La scomparsa di Raffaella Carrà ci dà uno strattone. Ci avverte che una stagione della televisione generalista sta arrivando al capolinea.
Artista poliedrica, fattasi da sé con studio e fatica fino a diventare maestra di tante e tanti più giovani colleghe e colleghi, lascia obiettivamente un vuoto. Con stile e ironia è stata, infatti, il simbolo stesso del varietà. Quel particolare genere della cultura di massa che unisce, quando è di livello, grande mestiere, qualità professionali notevoli, contaminazioni creative tra il teatro, lo spettacolo dal vivo, la musica e la danza. Si tratta del macro format che, insieme all’informazione e alla fiction, ha fornito storia e identità al diffuso elettrodomestico di casa. Dal bianco e nero al colore.

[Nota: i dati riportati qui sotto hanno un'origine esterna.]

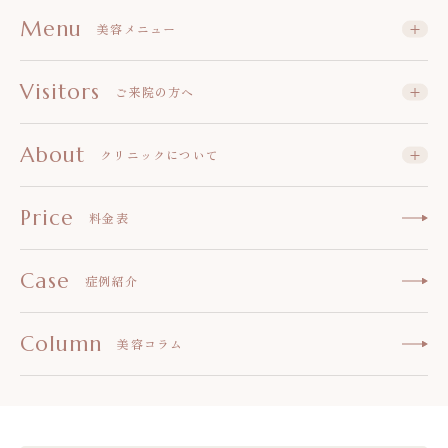
Menu
美容メニュー
Visitors
ご来院の方へ
About
クリニックについて
Price
料金表
Case
症例紹介
Column
美容コラム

Quanti sabato sera sono stati accompagnati dalla voce e dalla bravura carismatica della Carrà, espressione autentica del nazionale e popolare.
Mai rinchiusa nei confini domestici, la popolarità che ne ha accompagnato il percorso l’ha eletta a eroina dei due mondi, apprezzata com’è nelle Americhe, a partire dai luoghi segnati dalle culture latine così affini ad un’estetica un po’ irriverente, un po’ malinconica. Briosa e incontenibile, con una fisicità dirompente (l’esibizione dell’ombelico divenne una sorta di rottura della moralità bigotta prevalente nella vecchia Rai, non per caso commentata da numerose pagine della mediologia), one woman show. Con una naturalezza nel ballo che l’ha iscritta alla serie alla cui testa c’è l’indimenticabile Carla Fracci.
Una donna, in mezzo a mostri sacri dello spettacolo maschi, spesso bravi ma altrettanto spesso invadenti. La Carrà non si è ritagliata il ruolo della classica presenza femminile nel varietà. Al contrario, ha saputo diventare protagonista e punto di forza di monumenti dello svago come Canzonissima o Milleluci, magari insieme a Mina o a Pippo Baudo.
Non solo. Apparve nel cinema con Frank Sinatra o nei programmi per bambini come Maga Maghella o Topo Gigio.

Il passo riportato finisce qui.